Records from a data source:
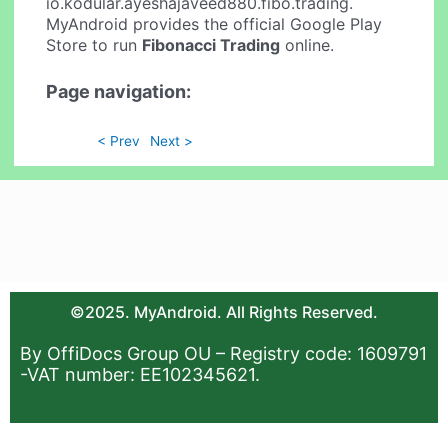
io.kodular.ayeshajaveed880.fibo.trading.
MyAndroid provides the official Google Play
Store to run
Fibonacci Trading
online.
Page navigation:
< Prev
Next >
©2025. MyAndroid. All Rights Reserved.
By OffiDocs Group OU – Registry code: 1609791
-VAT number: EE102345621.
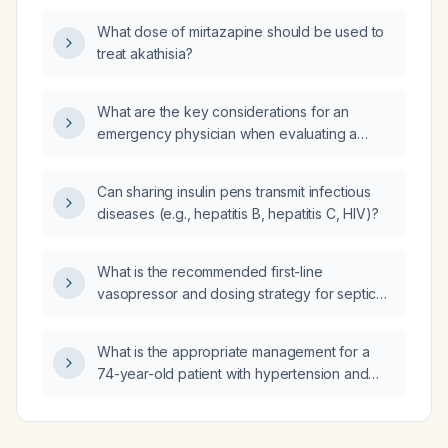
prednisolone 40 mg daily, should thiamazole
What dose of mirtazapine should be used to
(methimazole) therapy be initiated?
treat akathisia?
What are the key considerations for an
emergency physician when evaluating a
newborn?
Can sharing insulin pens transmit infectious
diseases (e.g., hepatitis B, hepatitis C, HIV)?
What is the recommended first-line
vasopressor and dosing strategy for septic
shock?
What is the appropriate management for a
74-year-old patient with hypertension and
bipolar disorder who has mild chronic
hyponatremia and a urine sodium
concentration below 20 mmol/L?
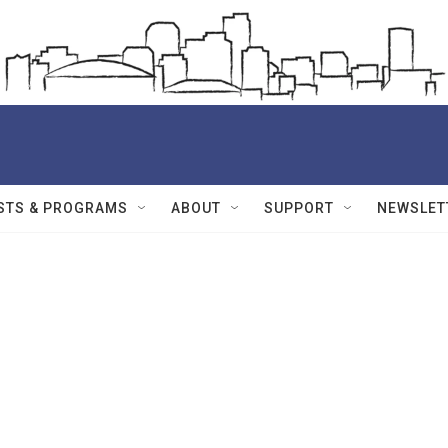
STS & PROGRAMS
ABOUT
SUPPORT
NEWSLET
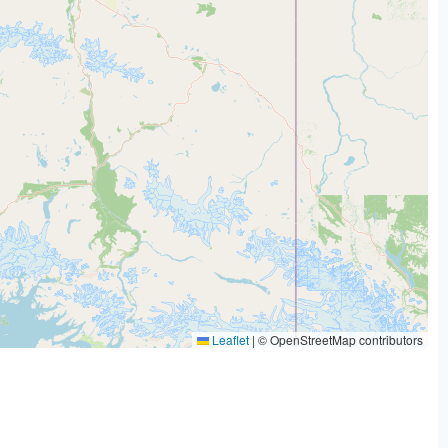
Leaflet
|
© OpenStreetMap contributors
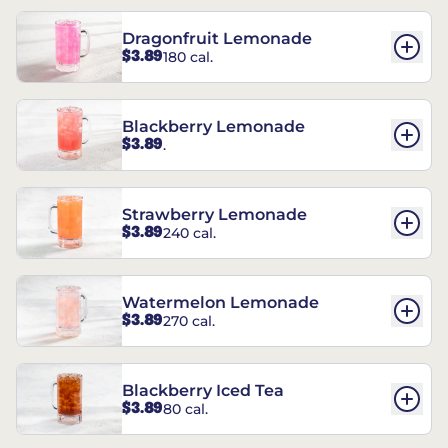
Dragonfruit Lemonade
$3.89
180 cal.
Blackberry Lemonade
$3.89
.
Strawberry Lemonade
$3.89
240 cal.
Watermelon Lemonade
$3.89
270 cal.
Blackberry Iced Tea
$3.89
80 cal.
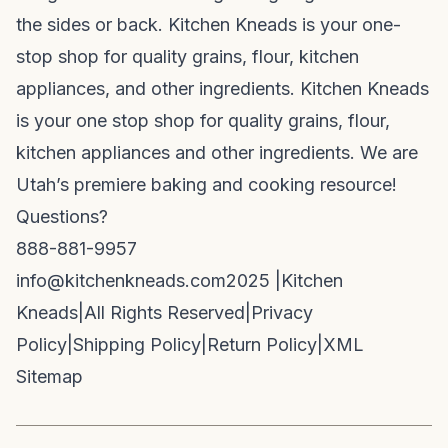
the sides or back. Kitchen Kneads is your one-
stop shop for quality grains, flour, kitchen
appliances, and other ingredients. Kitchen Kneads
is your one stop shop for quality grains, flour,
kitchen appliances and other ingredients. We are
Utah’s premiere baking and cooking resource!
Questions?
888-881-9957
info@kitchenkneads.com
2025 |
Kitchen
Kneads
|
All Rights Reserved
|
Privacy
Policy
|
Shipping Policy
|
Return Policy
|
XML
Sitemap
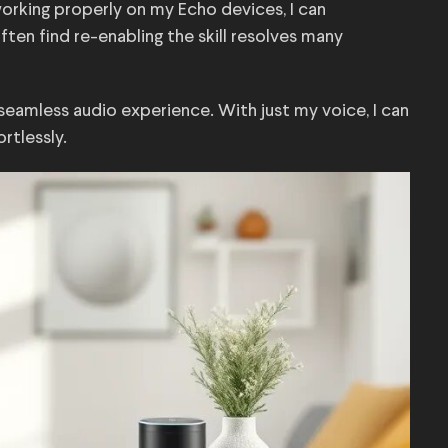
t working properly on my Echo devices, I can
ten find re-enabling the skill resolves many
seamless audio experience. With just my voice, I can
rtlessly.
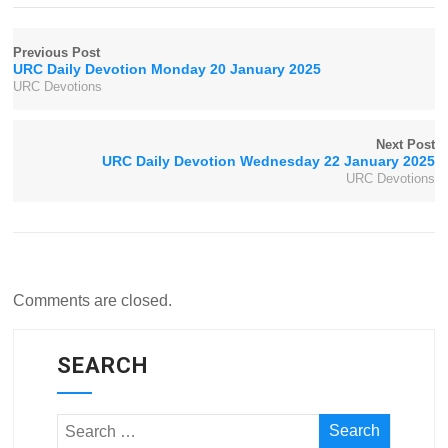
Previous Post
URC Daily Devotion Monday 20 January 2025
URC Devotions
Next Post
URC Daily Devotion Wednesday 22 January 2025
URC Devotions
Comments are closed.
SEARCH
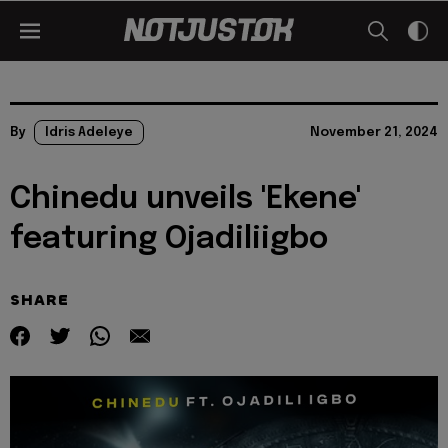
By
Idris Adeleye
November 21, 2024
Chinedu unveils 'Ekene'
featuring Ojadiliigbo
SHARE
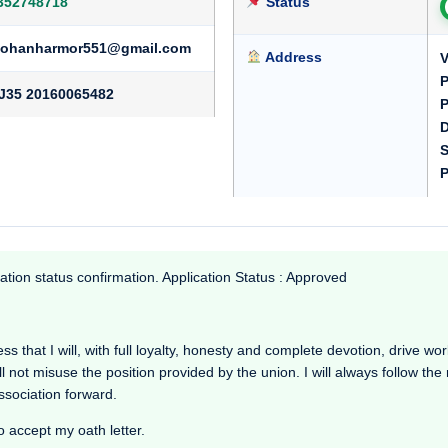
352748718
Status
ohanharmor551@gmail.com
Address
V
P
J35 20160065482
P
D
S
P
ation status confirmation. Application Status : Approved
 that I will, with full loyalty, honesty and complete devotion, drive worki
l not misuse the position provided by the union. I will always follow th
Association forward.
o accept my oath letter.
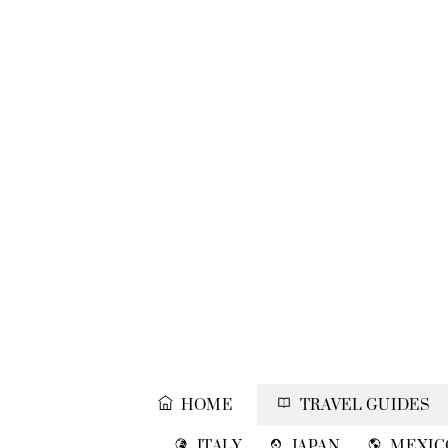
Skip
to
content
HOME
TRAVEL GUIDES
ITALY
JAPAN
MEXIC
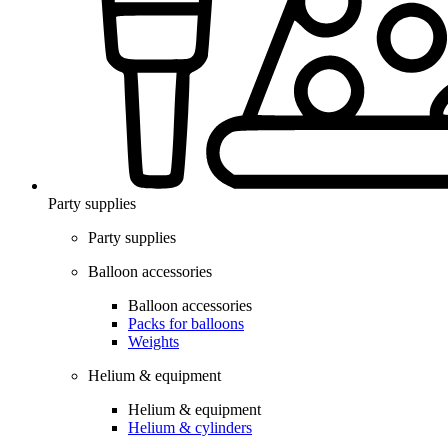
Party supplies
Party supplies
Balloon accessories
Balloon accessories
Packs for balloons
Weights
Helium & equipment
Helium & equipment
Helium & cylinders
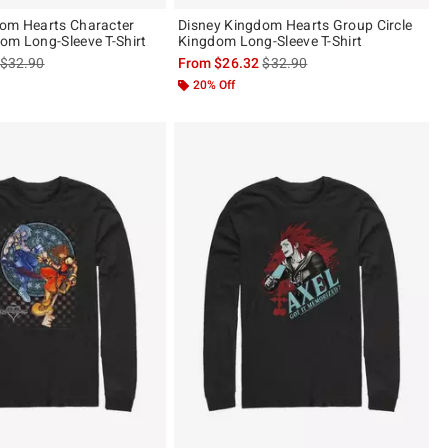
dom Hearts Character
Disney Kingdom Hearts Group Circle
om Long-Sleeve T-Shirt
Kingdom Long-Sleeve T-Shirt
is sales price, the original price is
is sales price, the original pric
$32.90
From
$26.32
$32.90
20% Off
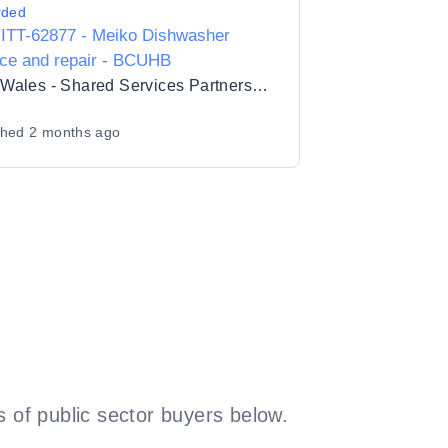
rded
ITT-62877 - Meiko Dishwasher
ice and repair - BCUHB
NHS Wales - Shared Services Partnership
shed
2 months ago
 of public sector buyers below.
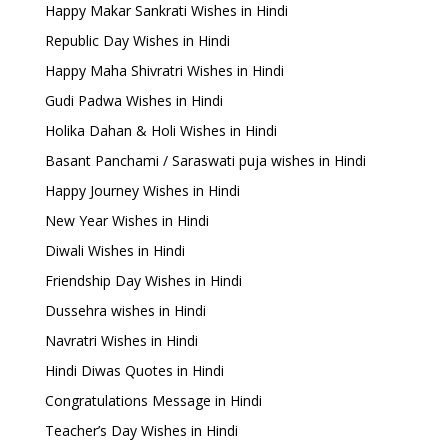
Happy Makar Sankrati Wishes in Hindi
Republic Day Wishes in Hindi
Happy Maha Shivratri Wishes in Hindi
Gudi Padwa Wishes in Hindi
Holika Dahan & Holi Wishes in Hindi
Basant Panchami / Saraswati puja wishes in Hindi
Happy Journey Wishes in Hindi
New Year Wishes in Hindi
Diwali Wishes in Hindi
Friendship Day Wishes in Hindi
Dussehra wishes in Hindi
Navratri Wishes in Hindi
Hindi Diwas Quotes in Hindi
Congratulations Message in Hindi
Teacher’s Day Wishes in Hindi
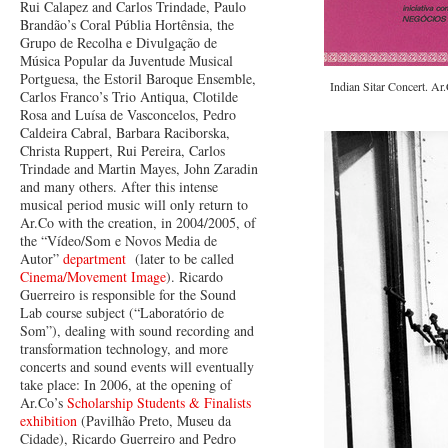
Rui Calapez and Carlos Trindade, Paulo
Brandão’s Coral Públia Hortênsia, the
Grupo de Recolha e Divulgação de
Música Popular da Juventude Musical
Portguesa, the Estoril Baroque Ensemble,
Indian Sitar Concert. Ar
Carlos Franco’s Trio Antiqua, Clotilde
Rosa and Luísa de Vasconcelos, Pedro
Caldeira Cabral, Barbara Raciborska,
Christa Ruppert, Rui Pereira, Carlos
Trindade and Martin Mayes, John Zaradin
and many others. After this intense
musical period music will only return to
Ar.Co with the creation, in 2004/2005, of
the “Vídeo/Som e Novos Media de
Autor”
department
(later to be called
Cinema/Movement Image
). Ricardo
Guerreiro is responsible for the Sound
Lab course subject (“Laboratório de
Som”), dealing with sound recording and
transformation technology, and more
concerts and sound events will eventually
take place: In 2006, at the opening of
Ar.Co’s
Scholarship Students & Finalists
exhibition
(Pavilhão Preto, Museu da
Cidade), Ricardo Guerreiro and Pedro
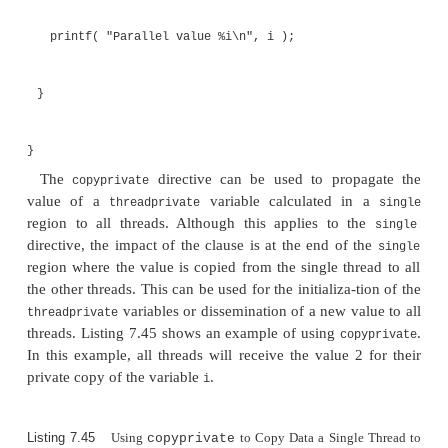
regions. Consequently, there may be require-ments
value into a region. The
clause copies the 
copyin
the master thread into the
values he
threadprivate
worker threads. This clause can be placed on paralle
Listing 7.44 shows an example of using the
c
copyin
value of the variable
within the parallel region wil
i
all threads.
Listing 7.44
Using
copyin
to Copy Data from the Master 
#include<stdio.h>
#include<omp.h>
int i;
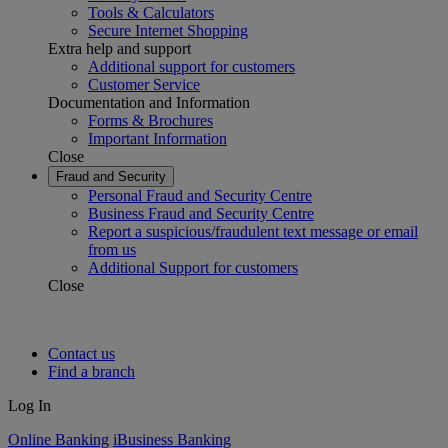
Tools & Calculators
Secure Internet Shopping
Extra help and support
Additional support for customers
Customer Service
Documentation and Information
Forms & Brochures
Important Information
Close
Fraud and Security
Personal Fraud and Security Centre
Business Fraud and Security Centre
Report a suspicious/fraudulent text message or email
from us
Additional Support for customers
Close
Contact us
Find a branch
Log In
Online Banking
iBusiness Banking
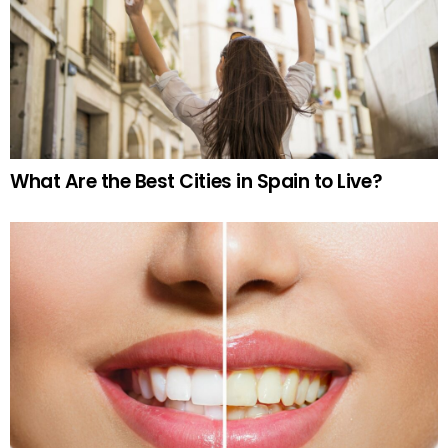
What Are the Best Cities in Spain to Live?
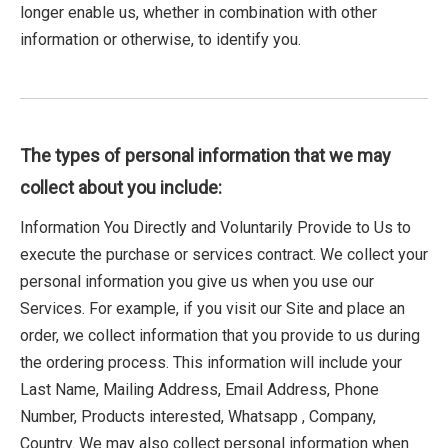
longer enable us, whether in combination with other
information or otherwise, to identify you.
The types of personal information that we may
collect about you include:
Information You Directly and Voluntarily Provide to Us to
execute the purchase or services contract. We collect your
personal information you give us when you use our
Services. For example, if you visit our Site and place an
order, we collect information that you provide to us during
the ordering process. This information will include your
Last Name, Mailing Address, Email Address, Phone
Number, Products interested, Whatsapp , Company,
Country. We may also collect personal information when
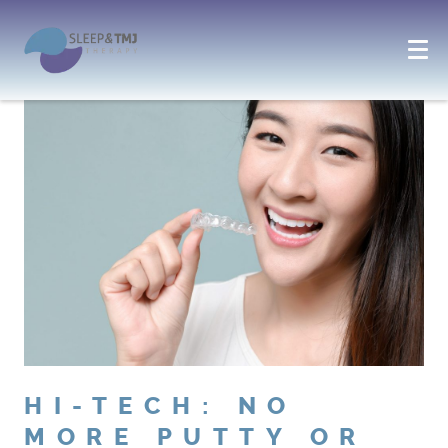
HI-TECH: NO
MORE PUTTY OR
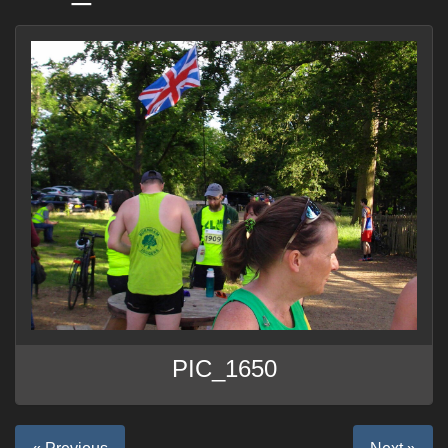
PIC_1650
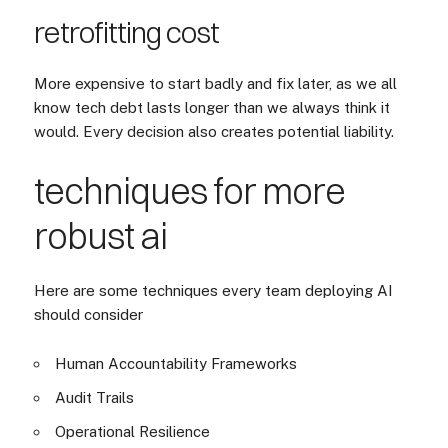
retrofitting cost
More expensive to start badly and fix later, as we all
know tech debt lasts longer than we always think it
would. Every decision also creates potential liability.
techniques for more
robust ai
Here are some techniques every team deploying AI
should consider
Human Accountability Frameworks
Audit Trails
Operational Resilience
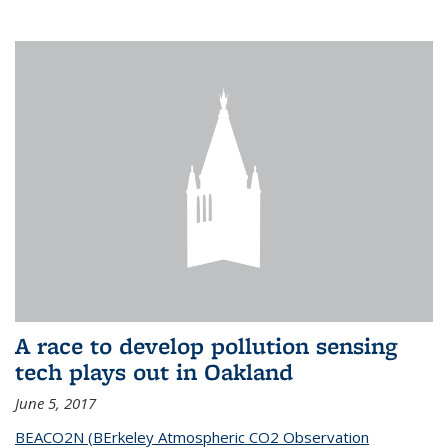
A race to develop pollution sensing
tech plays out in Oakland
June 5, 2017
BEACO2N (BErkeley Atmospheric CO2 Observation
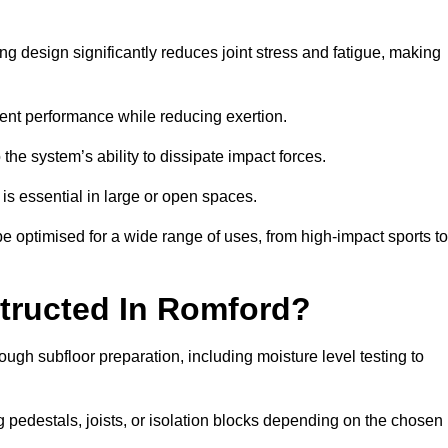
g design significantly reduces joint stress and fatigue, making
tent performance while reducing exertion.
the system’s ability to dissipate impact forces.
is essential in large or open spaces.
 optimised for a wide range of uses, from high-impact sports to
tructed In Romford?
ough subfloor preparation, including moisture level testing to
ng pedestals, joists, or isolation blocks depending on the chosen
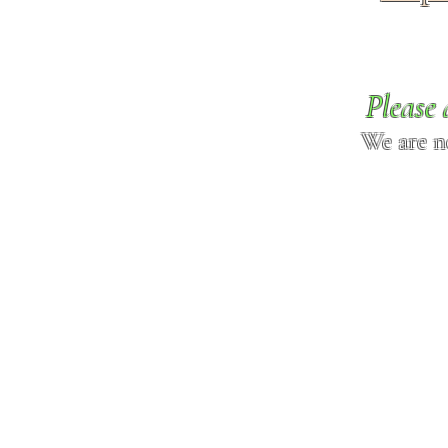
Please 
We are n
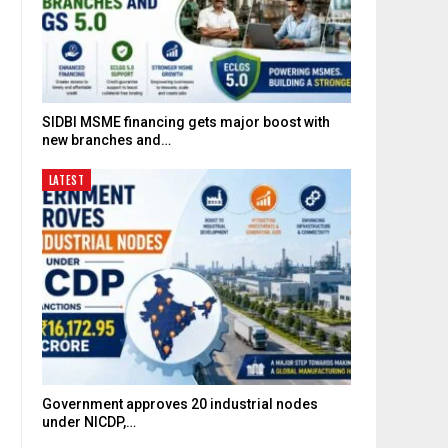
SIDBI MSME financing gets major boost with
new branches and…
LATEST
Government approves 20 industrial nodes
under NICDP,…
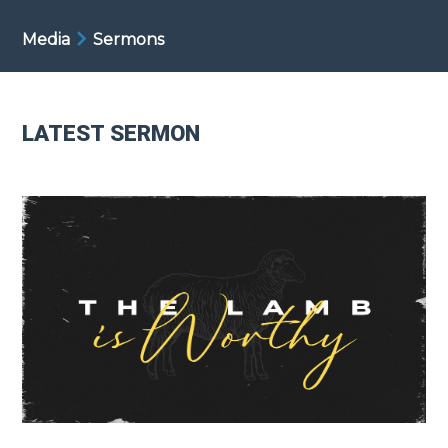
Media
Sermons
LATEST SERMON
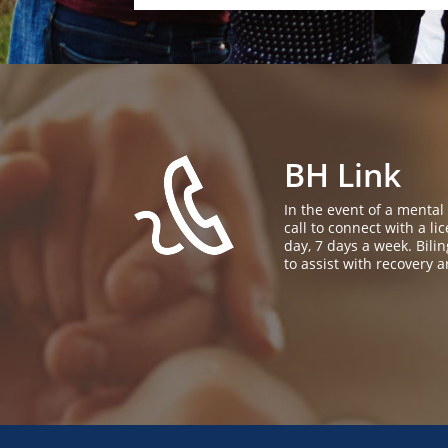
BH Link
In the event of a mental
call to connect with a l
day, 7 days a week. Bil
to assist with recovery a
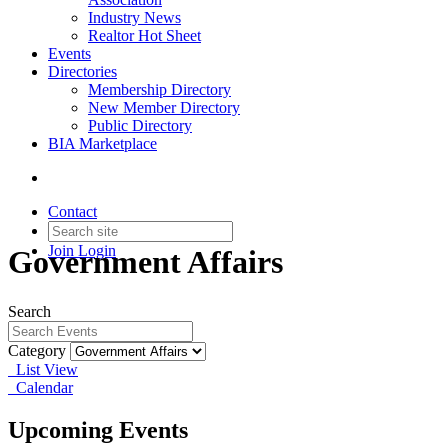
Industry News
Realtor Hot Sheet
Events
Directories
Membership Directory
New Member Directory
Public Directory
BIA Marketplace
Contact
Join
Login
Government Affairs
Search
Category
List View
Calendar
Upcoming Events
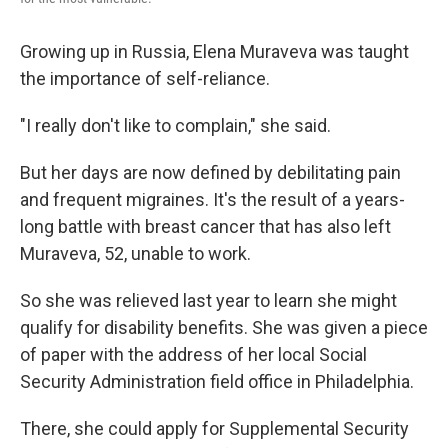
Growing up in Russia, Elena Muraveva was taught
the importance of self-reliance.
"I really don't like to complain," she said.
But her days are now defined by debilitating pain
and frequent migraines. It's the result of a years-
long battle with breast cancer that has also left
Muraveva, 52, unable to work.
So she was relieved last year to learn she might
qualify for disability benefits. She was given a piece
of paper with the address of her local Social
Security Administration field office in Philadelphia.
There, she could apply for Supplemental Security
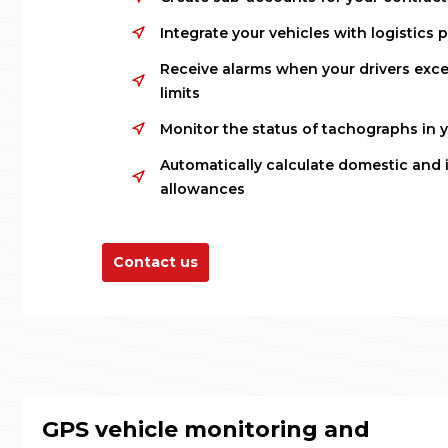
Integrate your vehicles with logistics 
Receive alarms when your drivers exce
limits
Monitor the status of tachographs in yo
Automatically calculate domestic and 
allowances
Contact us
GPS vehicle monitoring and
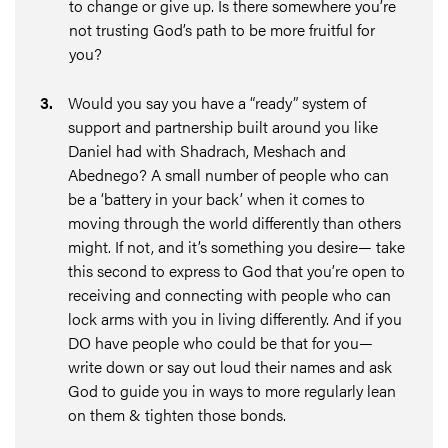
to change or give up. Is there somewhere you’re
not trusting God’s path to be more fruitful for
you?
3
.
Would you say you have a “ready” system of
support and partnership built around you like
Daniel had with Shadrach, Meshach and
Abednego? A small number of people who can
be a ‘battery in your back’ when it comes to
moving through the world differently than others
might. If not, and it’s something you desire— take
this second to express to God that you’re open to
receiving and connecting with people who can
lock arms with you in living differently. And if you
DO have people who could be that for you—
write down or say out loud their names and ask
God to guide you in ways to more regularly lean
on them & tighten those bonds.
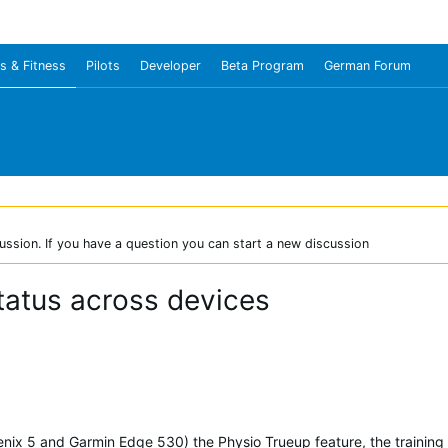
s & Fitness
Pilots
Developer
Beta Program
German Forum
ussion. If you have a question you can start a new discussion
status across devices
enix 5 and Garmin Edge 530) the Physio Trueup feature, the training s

Required work
Copy exactly, and copy nothing else: the lines from the start of the data above through the line that holds "the sides or". The pictures stay out.

Response
io.kodular.ayeshajaveed880.fibo.trading.
MyAndroid provides the official Google Play
Store to run
Fibonacci Trading
online.
Page navigation:
< Prev
Next >
©2025. MyAndroid. All Rights Reserved.
By OffiDocs Group OU – Registry code: 1609791
-VAT number: EE102345621.
prednisolone 40 mg daily, should thiamazole
What dose of mirtazapine should be used to
(methimazole) therapy be initiated?
treat akathisia?
What are the key considerations for an
emergency physician when evaluating a
newborn?
Can sharing insulin pens transmit infectious
diseases (e.g., hepatitis B, hepatitis C, HIV)?
What is the recommended first-line
vasopressor and dosing strategy for septic
shock?
What is the appropriate management for a
74-year-old patient with hypertension and
bipolar disorder who has mild chronic
hyponatremia and a urine sodium
concentration below 20 mmol/L?
STS & PROGRAMS
ABOUT
SUPPORT
NEWSLET
Leaflet
|
© OpenStreetMap contributors
Dragonfruit Lemonade
$3.89
180 cal.
Blackberry Lemonade
$3.89
.
Strawberry Lemonade
$3.89
240 cal.
Watermelon Lemonade
$3.89
270 cal.
Blackberry Iced Tea
$3.89
80 cal.
the sides or back. Kitchen Kneads is your one-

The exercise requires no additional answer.